------ Supplied data ------

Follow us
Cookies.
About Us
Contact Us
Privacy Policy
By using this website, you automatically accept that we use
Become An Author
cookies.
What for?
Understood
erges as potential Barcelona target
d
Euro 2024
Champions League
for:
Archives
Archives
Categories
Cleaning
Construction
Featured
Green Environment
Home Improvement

------
------ Supplied data ------

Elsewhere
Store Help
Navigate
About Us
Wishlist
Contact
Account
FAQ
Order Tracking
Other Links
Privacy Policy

------

Directions for this task:
Taking the entries above, write out exactly the lines starting with the line containing "Champions League" and going on through the line containing "Home Improvement", both included, and nothing else.

Expected answer:
Champions League
for:
Archives
Archives
Categories
Cleaning
Construction
Featured
Green Environment
Home Improvement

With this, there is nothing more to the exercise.